Abstract

Introduction: β-thalassemia (BT) disease requires a lifelong blood transfusion. Despite improved prognosis with transfusion and chelation therapy, the iron overload can predispose to atrial fibrillation (AF). We sought to study the impact of AF on BT patients through large database analysis. Methods: The study used the Agency for Healthcare Research and Quality’s Healthcare Cost and Utilization Project (HCUP) National Inpatient Sample (NIS) for 2016-2019. Adult BT admissions were included. BT admissions were identified using ICD-10 code (D56.1). Admissions were stratified according to AF presence. A series of multivariate logistic regression was performed to evaluate the impact of atrial fibrillation on BT and to account for potential confounders. Continuous variables were compared using Student t-test, and categorical variables were compared using ꭓ2 tests. Subgroup analysis according to sex was performed.

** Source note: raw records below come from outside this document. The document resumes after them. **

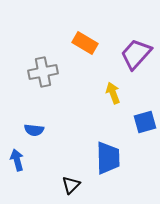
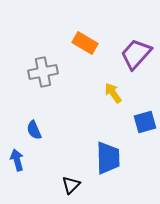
yellow arrow: rotated 15 degrees counterclockwise
blue semicircle: rotated 60 degrees clockwise
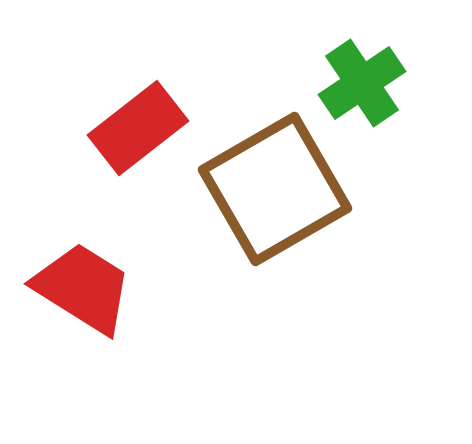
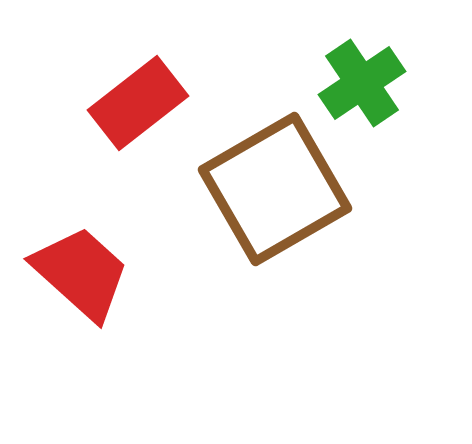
red rectangle: moved 25 px up
red trapezoid: moved 2 px left, 15 px up; rotated 10 degrees clockwise
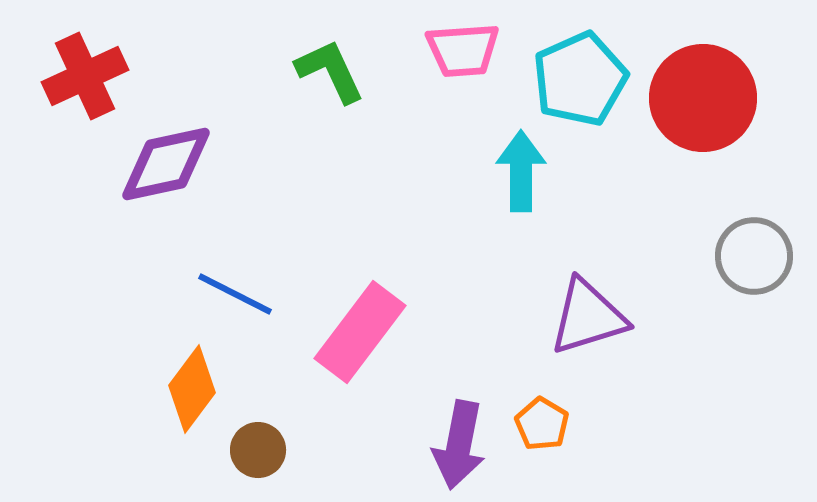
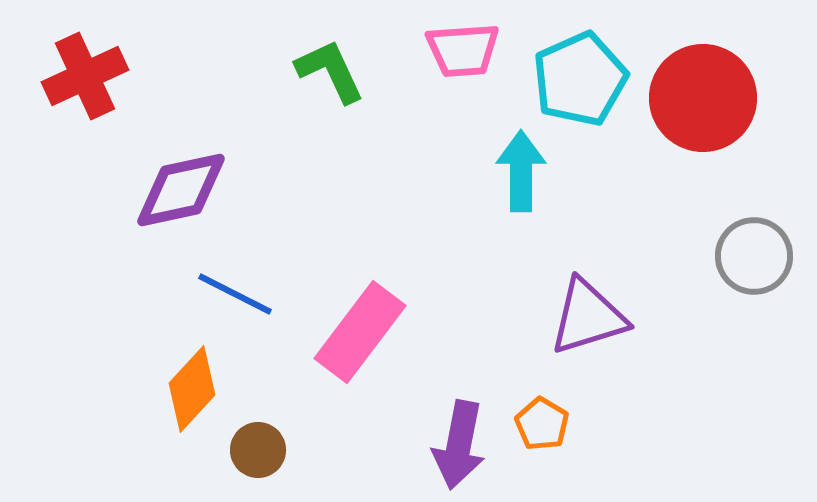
purple diamond: moved 15 px right, 26 px down
orange diamond: rotated 6 degrees clockwise
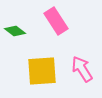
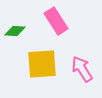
green diamond: rotated 35 degrees counterclockwise
yellow square: moved 7 px up
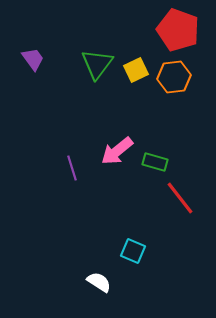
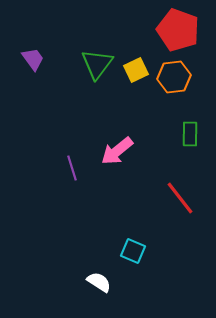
green rectangle: moved 35 px right, 28 px up; rotated 75 degrees clockwise
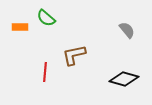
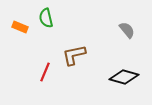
green semicircle: rotated 36 degrees clockwise
orange rectangle: rotated 21 degrees clockwise
red line: rotated 18 degrees clockwise
black diamond: moved 2 px up
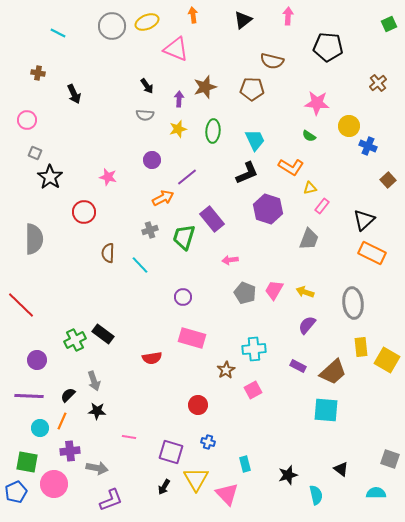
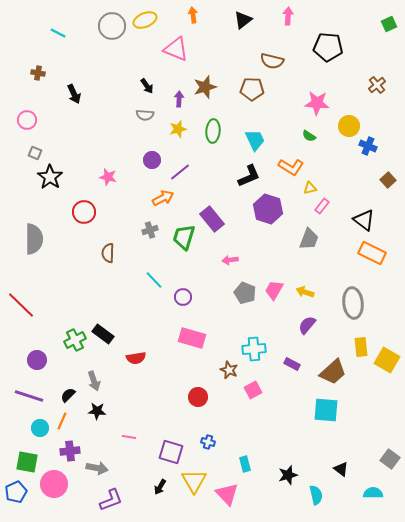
yellow ellipse at (147, 22): moved 2 px left, 2 px up
brown cross at (378, 83): moved 1 px left, 2 px down
black L-shape at (247, 173): moved 2 px right, 3 px down
purple line at (187, 177): moved 7 px left, 5 px up
black triangle at (364, 220): rotated 40 degrees counterclockwise
cyan line at (140, 265): moved 14 px right, 15 px down
red semicircle at (152, 358): moved 16 px left
purple rectangle at (298, 366): moved 6 px left, 2 px up
brown star at (226, 370): moved 3 px right; rotated 18 degrees counterclockwise
purple line at (29, 396): rotated 16 degrees clockwise
red circle at (198, 405): moved 8 px up
gray square at (390, 459): rotated 18 degrees clockwise
yellow triangle at (196, 479): moved 2 px left, 2 px down
black arrow at (164, 487): moved 4 px left
cyan semicircle at (376, 493): moved 3 px left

Outcomes evaluated were in-hospital mortality and prolonged length of stay (LOS) ≥ 75th percentile. Results: A total of 17,150 admissions were included, of which 2,100 (12.2%) had an associated diagnosis of AF. Admissions with AF were older (72.1 vs 47.3, P<0.001), white race (66% vs 41%), and more likely to have congestive heart failure (CHF), hypertension, valvular heart disease, and renal disease. BT was associated with higher AF prevalence than non-BT admissions across all age groups. AF was not associated with increased risk of in-hospital mortality in the general cohort nor increased LOS (adjusted odds ratio [aOR]: 1.36 [0.67-2.78], P=0.398, and 1.00 [0.78-1.29], P=0.997, respectively). In subgroup analysis, including only female admissions, AF was associated with increased in-hospital mortality (aOR: 2.73 [1.09-6.8], P=0.031) but not with prolonged LOS (P=0.218). Predictors of in-hospital mortality were age, CHF, and liver disease, while predictors of prolonged LOS were Diabetes Mellitus in addition to CHF and age. Conclusions: We reported significant findings. First, AF is more common in BT compared to the general population, irrespective of age. Second, AF was independently associated with increased mortality in BT females. Third, CHF, liver disease, diabetes, and increased age are poor outcome predictors.